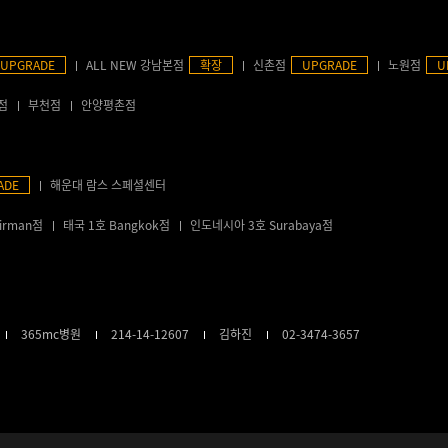
UPGRADE
ALL NEW 강남본점
확장
신촌점
UPGRADE
노원점
U
점
부천점
안양평촌점
ADE
해운대 람스 스페셜센터
irman점
태국 1호 Bangkok점
인도네시아 3호 Surabaya점
365mc병원
214-14-12607
김하진
02-3474-3657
+ + + + +
- **Directions**: Once the pictures are set aside, retype the rest of the listing exactly.

- **Answer section**:
UPGRADE
ALL NEW 강남본점
확장
신촌점
UPGRADE
노원점
U
점
부천점
안양평촌점
ADE
해운대 람스 스페셜센터
irman점
태국 1호 Bangkok점
인도네시아 3호 Surabaya점
365mc병원
214-14-12607
김하진
02-3474-3657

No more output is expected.